Mesdames, Messieurs,
Nous tous qui sommes réunis ici aujourd’hui, nous sommes indignés. Nous sommes indignés par les trop nombreuses souffrances qui sont encore imposées à de nombreux enfants et qui se révèlent peu à peu, jour après jour à travers un article de presse ou un procès. Comment ne pas être ému de la douleur de tant d’enfants, qui restent souvent seuls avec leur fardeau pendant de nombreuses années, avant d’oser dire l’indicible ? Comment accepter que tant de vie soient gâchées ?
Notre indignation doit nous amener à agir. Nous avons déjà gagné une bataille : la pédophilie n’est plus niée, ni minimisée. Elle est reconnue comme un crime particulièrement sordide, car elle touche des enfants qui ne peuvent se défendre et qui, pour beaucoup, en souffrent toute leur vie.
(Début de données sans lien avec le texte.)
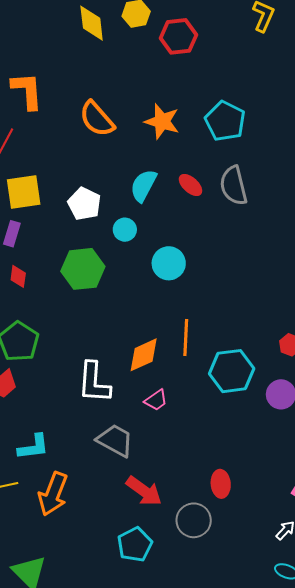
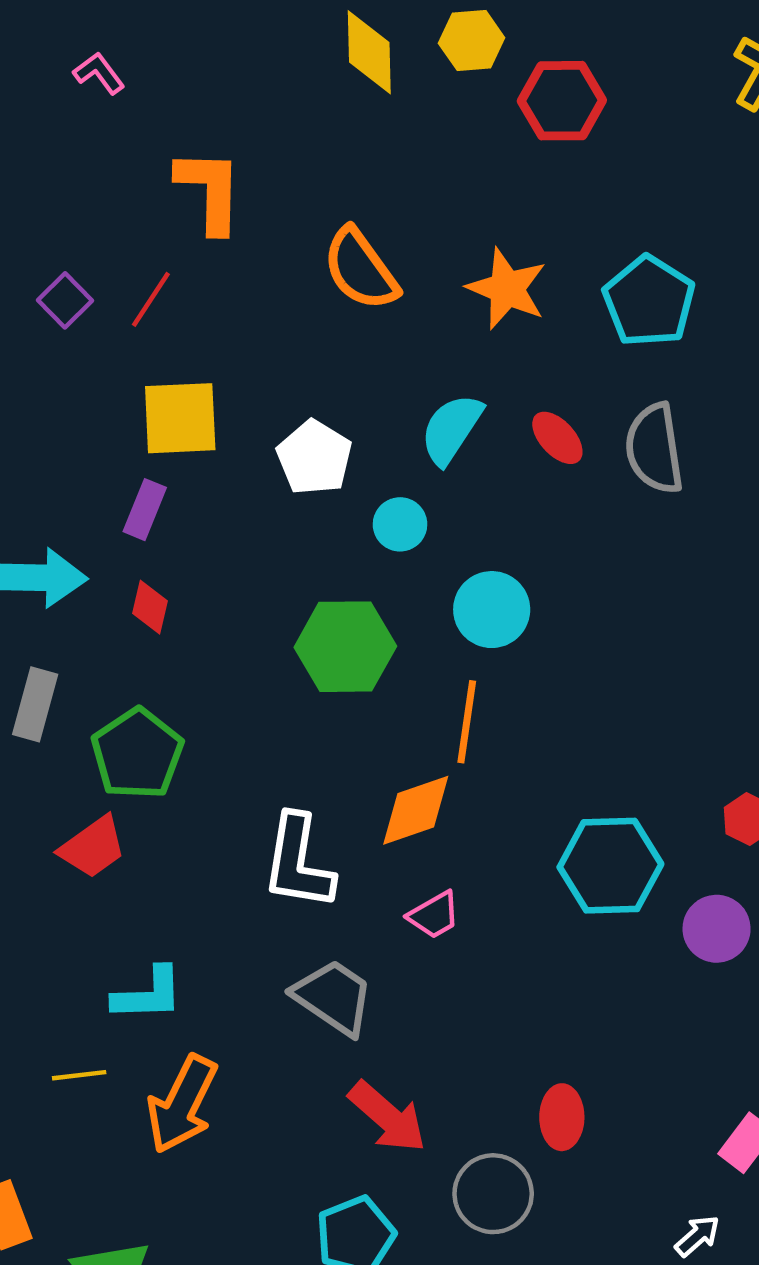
green hexagon: (83, 269) -> (345, 647), moved
orange line: (186, 337) -> (467, 722), moved

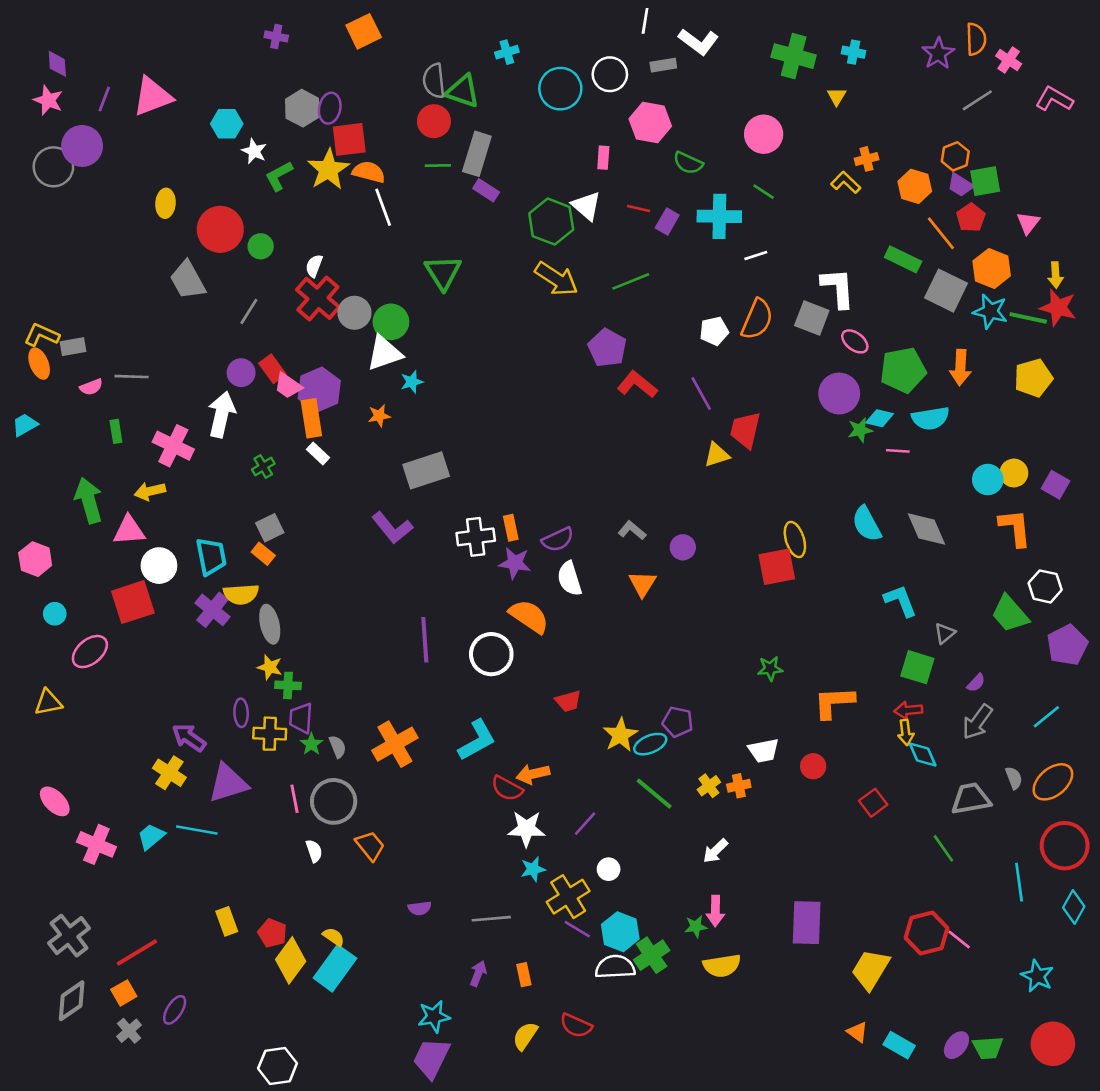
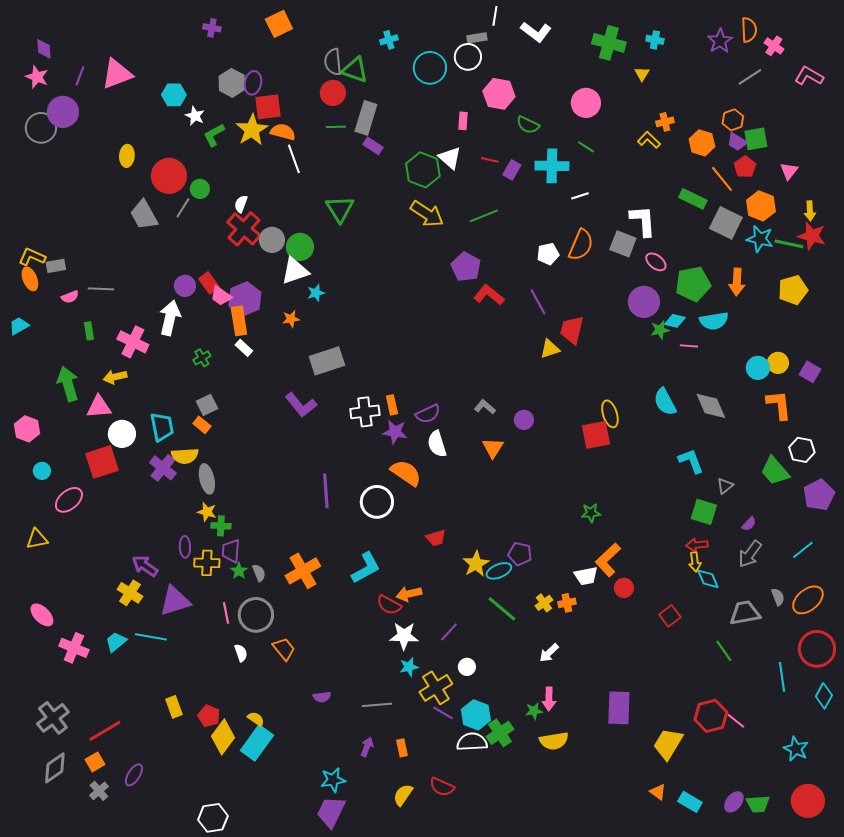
gray rectangle: (663, 65) -> (477, 38), moved
gray line: (249, 311) -> (183, 208), moved
orange L-shape: (834, 702) -> (608, 560), moved, turned -40

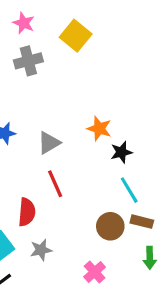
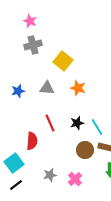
yellow square: (76, 36) -> (63, 61), moved
gray triangle: (49, 143) -> (47, 88), moved, turned 35
black star: (121, 152) -> (77, 123), moved
gray star: (41, 250) -> (50, 175), moved

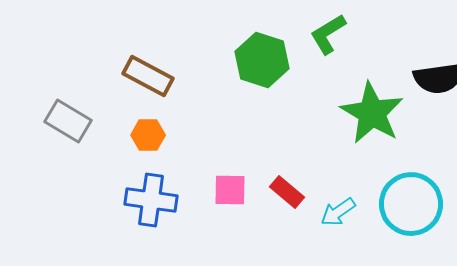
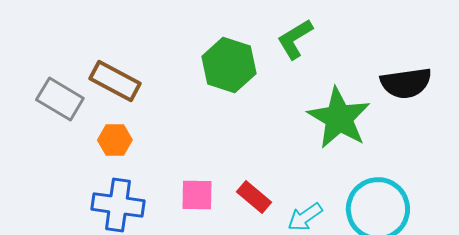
gray rectangle: (68, 121) -> (60, 99), moved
Mais il reste encore beaucoup à faire, dans le domaine de la prévention, pour informer les enfants et leur parents ; dans la détection, pour écouter les enfants qui nous parlent de leur souffrance sans oser la dire vraiment ; dans le soutien aux petites victimes dans leur démarche pour se reconstruire et bien sûr dans la répression et le traitement de la délinquance sexuelle.
La lutte contre les réseaux organisés avance à petits pas, mais, trop souvent encore, des criminels sont relâchés, faute de preuve ou parce que l’on ne sait pas exactement comment entendre et valider les témoignages des enfants.
Nous avons encore de grands progrès à faire dans ce domaine : mieux écouter, comprendre au-delà des mots, saisir la logique de l’enfant, décrypter le non-dit, éviter la multiplication des auditions, qui rend les événements de plus en plus confus, poser des questions auxquelles les enfants peuvent répondre, éviter toute influence extérieure, toute suggestion ou toute pression sur le témoignage.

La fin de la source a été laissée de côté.